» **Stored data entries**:
============

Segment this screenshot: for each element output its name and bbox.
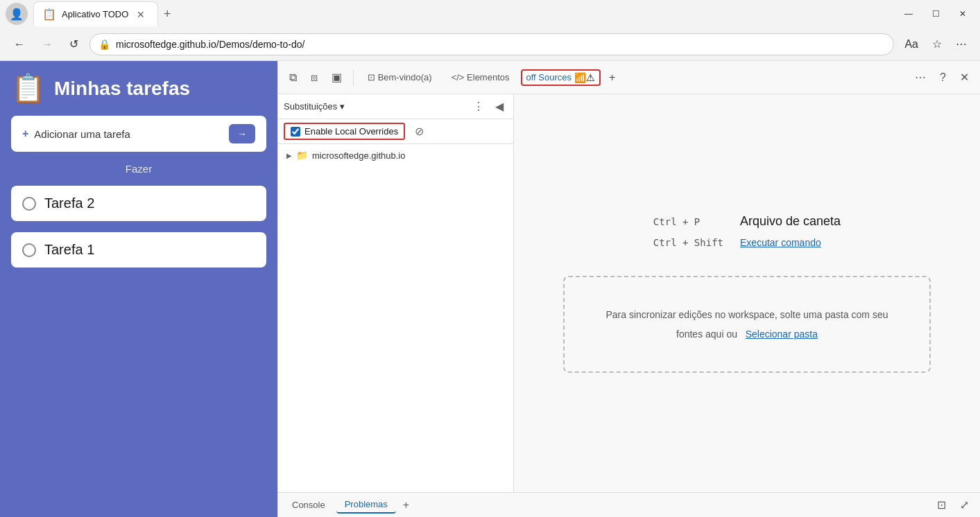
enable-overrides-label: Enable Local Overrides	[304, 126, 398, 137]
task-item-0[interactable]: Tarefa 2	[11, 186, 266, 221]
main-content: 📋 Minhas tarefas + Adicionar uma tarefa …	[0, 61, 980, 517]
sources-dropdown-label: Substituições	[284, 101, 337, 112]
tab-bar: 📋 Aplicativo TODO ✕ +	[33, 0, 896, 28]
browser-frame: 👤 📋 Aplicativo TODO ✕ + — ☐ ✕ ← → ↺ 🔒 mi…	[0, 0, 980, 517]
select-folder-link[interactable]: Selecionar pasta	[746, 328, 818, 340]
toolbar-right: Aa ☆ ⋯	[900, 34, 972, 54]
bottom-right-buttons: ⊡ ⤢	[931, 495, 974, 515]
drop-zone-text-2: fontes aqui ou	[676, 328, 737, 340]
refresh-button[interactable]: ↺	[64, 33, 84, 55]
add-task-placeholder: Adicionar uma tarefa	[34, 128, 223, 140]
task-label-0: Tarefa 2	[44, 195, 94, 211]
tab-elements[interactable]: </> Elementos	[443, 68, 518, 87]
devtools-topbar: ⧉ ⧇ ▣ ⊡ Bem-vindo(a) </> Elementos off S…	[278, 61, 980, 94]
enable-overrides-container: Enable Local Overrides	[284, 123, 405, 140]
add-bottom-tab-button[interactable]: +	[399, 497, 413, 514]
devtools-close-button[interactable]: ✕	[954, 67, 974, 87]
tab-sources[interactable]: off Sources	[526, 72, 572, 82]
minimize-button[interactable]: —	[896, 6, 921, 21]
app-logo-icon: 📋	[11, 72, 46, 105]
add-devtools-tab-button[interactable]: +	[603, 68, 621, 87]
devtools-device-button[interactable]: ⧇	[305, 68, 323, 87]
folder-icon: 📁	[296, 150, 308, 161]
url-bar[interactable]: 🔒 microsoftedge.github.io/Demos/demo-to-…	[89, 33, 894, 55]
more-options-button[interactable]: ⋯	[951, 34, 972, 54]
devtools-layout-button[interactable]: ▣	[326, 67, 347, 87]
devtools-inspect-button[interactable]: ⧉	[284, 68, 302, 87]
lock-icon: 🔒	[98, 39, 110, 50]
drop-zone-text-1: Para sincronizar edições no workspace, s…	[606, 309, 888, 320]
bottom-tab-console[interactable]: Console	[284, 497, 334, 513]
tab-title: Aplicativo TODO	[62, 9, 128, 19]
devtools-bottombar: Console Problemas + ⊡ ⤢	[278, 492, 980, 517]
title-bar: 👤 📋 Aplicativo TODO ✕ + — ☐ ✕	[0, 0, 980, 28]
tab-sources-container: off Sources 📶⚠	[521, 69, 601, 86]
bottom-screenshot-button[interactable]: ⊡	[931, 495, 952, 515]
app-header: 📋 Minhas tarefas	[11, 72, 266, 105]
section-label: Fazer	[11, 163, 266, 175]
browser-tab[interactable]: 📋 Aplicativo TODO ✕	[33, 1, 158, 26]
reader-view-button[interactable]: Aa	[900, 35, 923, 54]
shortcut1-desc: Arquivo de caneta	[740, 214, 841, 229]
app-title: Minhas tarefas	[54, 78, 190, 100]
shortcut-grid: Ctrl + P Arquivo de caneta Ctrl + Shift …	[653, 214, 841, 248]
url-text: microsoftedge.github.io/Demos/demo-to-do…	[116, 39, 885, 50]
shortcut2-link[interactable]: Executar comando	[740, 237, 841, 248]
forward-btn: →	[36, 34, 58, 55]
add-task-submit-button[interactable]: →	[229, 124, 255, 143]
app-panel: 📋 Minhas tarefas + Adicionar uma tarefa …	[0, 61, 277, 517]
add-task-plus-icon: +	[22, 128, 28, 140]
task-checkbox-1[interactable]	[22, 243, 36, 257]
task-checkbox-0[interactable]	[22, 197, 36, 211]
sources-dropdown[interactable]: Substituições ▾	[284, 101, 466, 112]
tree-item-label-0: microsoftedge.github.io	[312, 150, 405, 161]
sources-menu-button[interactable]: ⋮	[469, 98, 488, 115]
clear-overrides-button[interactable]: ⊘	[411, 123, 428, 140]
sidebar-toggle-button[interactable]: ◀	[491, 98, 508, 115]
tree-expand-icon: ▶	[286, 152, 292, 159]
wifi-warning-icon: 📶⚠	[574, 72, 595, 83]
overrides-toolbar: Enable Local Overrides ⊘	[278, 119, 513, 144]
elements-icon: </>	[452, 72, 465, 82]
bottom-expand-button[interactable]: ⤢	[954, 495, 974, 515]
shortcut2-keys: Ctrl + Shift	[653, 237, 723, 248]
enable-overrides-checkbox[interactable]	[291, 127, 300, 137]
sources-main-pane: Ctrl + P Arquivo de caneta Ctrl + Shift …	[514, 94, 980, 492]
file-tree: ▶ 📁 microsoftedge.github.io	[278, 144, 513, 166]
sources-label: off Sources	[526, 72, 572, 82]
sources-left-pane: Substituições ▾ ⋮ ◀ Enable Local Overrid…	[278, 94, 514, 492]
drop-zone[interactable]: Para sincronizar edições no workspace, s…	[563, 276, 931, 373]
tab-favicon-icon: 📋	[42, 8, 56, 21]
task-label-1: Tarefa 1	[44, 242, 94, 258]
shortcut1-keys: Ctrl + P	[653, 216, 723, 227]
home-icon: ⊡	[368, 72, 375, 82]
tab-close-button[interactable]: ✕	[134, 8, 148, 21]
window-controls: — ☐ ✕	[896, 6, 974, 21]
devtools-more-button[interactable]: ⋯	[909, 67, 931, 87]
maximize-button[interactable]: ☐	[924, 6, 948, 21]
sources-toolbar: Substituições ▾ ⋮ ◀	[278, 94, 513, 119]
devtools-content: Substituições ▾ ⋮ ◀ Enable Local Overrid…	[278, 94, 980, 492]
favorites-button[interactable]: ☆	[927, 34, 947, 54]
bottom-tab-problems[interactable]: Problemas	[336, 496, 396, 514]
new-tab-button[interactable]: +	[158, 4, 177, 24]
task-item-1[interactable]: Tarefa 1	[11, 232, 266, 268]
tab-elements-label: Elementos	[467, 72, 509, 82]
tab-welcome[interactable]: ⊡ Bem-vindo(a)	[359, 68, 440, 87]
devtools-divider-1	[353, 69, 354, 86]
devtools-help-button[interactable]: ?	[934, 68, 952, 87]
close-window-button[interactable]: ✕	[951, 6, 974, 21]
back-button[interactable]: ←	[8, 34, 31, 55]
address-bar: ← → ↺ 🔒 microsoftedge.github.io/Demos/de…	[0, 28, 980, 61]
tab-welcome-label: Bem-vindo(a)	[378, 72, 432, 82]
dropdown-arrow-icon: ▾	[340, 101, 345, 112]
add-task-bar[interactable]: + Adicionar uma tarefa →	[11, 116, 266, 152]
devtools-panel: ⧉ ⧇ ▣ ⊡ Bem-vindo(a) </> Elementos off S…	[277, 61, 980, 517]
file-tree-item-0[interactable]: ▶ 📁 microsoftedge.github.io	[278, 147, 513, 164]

============

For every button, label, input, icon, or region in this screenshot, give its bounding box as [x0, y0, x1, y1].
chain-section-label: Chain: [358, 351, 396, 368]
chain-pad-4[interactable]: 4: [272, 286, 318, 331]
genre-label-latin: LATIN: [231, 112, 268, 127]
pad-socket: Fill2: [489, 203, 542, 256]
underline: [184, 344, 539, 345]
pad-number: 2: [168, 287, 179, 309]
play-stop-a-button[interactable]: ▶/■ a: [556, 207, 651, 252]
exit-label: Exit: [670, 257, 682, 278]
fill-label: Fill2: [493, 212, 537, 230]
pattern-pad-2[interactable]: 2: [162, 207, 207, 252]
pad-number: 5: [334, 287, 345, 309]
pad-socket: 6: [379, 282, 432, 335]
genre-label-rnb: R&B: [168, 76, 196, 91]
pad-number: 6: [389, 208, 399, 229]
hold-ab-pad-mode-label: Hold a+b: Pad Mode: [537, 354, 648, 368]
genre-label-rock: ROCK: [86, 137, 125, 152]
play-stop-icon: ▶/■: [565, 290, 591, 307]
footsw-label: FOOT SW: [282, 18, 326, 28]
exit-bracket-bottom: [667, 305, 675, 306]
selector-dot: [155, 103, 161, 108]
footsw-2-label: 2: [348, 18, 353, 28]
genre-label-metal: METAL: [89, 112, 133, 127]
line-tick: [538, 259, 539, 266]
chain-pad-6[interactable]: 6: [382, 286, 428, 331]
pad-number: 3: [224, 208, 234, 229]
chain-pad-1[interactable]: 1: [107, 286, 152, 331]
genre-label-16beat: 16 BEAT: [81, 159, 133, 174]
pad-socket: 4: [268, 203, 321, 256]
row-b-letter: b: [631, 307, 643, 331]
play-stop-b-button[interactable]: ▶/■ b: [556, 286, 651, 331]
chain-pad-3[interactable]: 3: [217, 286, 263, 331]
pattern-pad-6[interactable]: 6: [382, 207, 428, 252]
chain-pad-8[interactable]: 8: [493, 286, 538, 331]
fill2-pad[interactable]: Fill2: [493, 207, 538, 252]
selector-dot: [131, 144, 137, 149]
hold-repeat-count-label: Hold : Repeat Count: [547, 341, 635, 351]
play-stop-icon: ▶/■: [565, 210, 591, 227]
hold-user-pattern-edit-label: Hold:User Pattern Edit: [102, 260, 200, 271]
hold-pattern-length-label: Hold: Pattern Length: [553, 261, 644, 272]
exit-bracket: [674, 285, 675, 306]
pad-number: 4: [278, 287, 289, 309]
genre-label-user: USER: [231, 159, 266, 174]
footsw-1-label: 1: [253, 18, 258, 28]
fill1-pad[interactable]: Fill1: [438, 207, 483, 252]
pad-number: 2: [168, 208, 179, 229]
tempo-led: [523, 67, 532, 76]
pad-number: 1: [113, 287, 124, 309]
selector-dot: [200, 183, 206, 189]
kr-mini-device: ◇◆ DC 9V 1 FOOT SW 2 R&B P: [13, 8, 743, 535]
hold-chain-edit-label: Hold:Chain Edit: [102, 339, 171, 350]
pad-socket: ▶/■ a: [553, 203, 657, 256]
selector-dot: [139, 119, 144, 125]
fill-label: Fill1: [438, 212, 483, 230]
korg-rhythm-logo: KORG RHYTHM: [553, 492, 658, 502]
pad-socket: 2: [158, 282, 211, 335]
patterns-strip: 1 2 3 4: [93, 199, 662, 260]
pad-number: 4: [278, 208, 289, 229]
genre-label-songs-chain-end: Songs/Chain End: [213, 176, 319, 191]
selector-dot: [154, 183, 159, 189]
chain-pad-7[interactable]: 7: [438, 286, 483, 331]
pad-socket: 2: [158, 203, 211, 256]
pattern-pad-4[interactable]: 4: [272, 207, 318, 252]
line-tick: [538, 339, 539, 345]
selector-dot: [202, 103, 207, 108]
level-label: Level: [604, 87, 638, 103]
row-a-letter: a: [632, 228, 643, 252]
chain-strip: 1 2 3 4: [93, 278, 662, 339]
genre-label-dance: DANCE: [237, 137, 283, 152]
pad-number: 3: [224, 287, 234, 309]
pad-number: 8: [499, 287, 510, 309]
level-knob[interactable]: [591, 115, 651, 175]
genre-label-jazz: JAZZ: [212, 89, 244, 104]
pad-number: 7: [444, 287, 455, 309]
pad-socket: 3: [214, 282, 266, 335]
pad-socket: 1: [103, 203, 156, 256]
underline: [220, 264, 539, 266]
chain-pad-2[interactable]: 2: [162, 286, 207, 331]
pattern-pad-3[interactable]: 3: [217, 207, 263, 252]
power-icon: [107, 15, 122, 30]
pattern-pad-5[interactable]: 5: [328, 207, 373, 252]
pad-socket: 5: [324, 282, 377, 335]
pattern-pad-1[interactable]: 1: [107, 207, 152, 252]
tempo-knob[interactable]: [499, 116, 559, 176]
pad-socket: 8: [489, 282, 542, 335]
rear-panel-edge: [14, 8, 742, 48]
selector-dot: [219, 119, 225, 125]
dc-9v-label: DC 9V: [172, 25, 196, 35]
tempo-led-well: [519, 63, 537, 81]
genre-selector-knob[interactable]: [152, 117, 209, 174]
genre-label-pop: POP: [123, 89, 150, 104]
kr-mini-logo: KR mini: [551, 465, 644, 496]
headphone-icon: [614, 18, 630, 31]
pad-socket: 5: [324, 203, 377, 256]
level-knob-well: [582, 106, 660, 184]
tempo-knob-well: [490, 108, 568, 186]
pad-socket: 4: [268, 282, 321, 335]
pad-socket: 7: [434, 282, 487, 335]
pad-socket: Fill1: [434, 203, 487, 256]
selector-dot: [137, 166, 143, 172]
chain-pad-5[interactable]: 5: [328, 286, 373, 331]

============

» **Problem statement**: Look through the entries above. Copy each line in which the string "edições" occurs.

» **Response for this exercise**:
drop-zone-text-1: Para sincronizar edições no workspace, s…	[606, 309, 888, 320]
drop-zone[interactable]: Para sincronizar edições no workspace, s…	[563, 276, 931, 373]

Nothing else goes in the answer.